Tag Archives: Phishing
Haven’t seen one of these in a while
I usually get a few spam emails daily, some are clearly phishing or attempting to get me to install malicious software. But the ‘Nigerian Prince’ scam (or 419 scam as it is more commonly known) hasn’t been popping up as often as I like. They’re entertaining to read, and I wish I got more of them. If you want to experience some Schadenfreude, there are even websites set up to turn the tables on the scammers.
Anyway, I just got one! So I’ll share it with you, let you know the ‘.co’ extension represents Colombia, and hopefully you all know not to respond to messages like this. As usual, we’ll talk about it more in class.
From: | “Thomas Kohler” <[email protected]> |
Subject: | Greetings and Good news |
Date: | Fri, February 20, 2015 3:28 pm |
To: | undisclosed-recipients:; |
Greetings, My name is Dr Thomas Kohler. I am an independent external auditor for the World Bank handling the Foreign Banks Debt Management Office. I have in front of me an abandoned transfer file containing details to an escrow account setup in your name. The file shows that you have correctly made application to have your funds released to you. It is also clearly noted on the file that the beneficiary could not handle the financial commitment required of him. Due to this the funds were pegged and abandoned.As an international independent external auditor i think it is very absurd to abandon ones funds for this simple reason. To tell you the truth i do not believe this to be true and my reason is simply because of the irregularities i noticed while compiling the audit report for the end of the financial year. I have perfected plans to have this funds transferred to you within the next 24hrs. Upon your confirmation i will give you further directives.

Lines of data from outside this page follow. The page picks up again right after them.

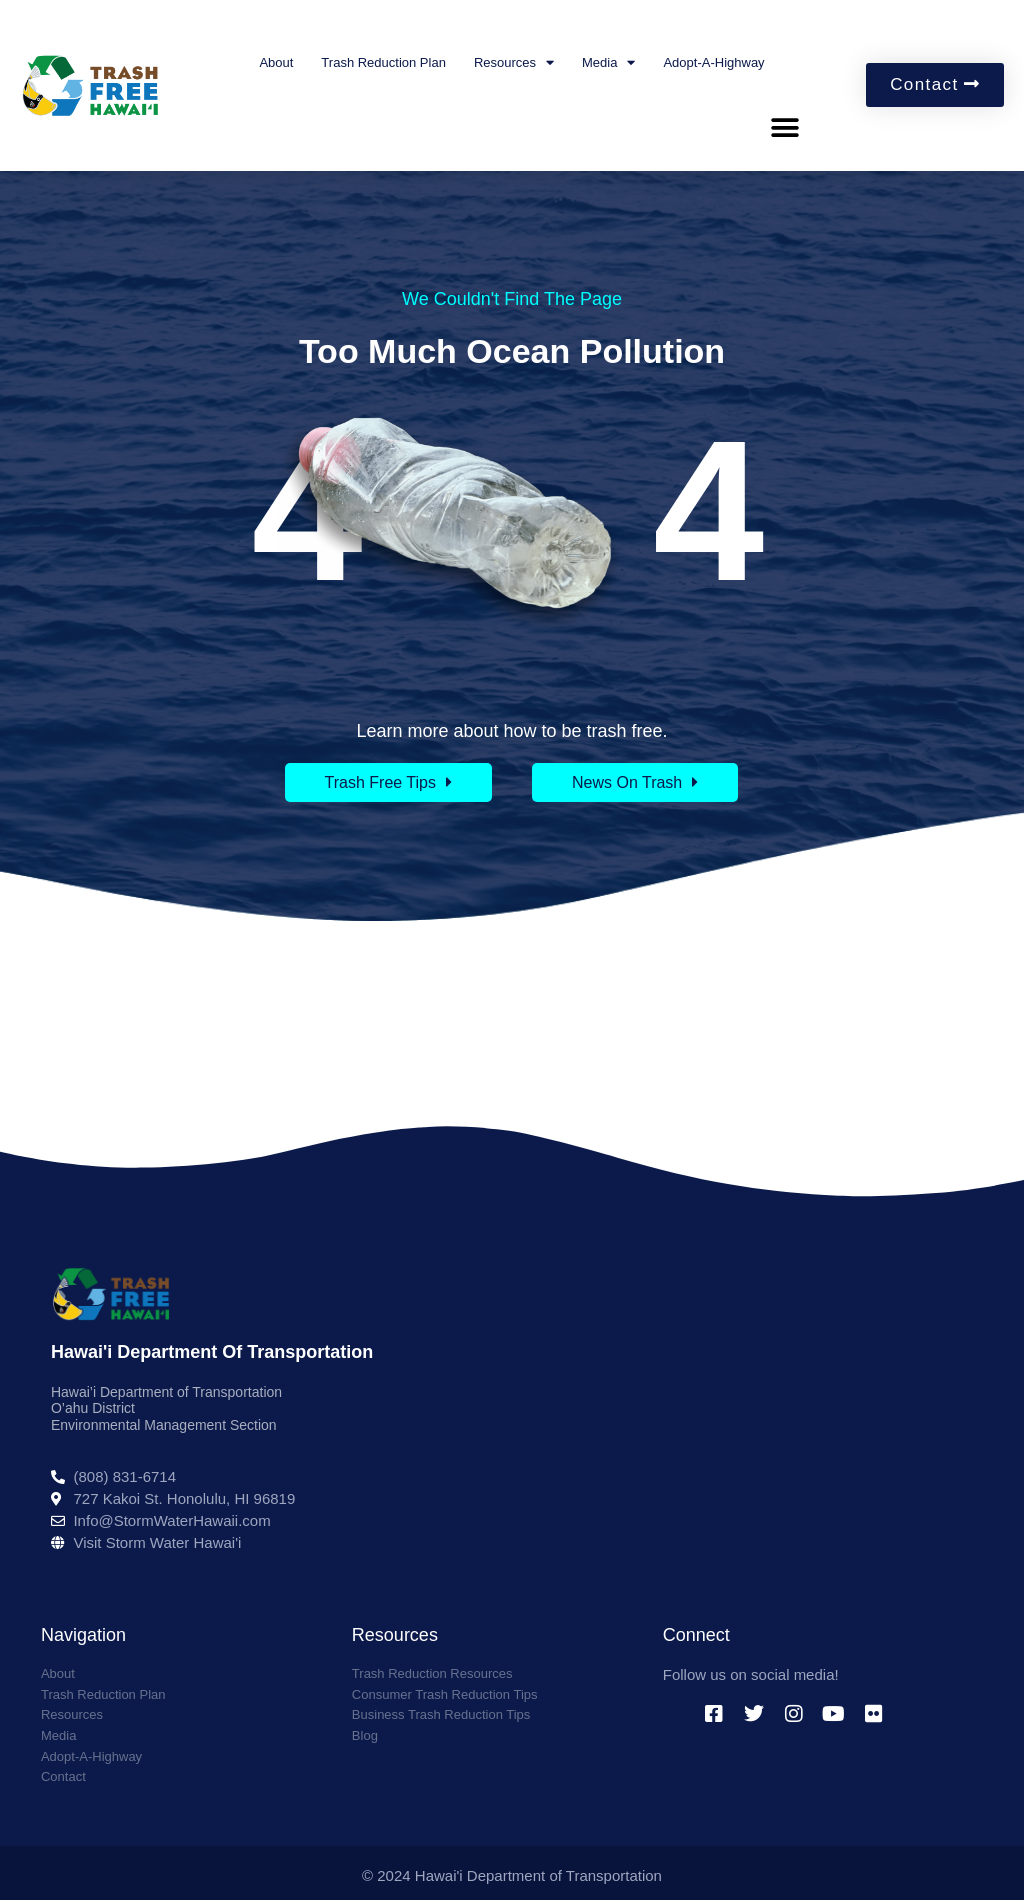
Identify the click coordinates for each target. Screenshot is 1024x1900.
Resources (514, 62)
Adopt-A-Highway (713, 62)
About (276, 62)
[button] (784, 128)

Regards, Dr Thomas Kohler Tel/Fax: +44 709 287 5848 |
Targeted Hacking Attempts Against High-Profile Hotel Guests
Over on Wired is a post about high-profile hotel guests, mainly but not always in Asia, being the targets of what are known as spear-phishing attacks. As opposed to regular phishing attacks which target as many people as possible, and which we’ll learn about later, spear-phishing attacks target a particular individual and attempt to steal data. The specific malware used for these attacks, and the group using it, is known appropriately as DarkHotel.
To summarize the article, the attackers would upload malicious software to the hotel server, then when the target logged on to the hotel WiFi they would be prompted to download an update to some Adobe software (the article didn’t state which, however never, ever download updates over public or even semi-private networks), but what they actually got was an infection.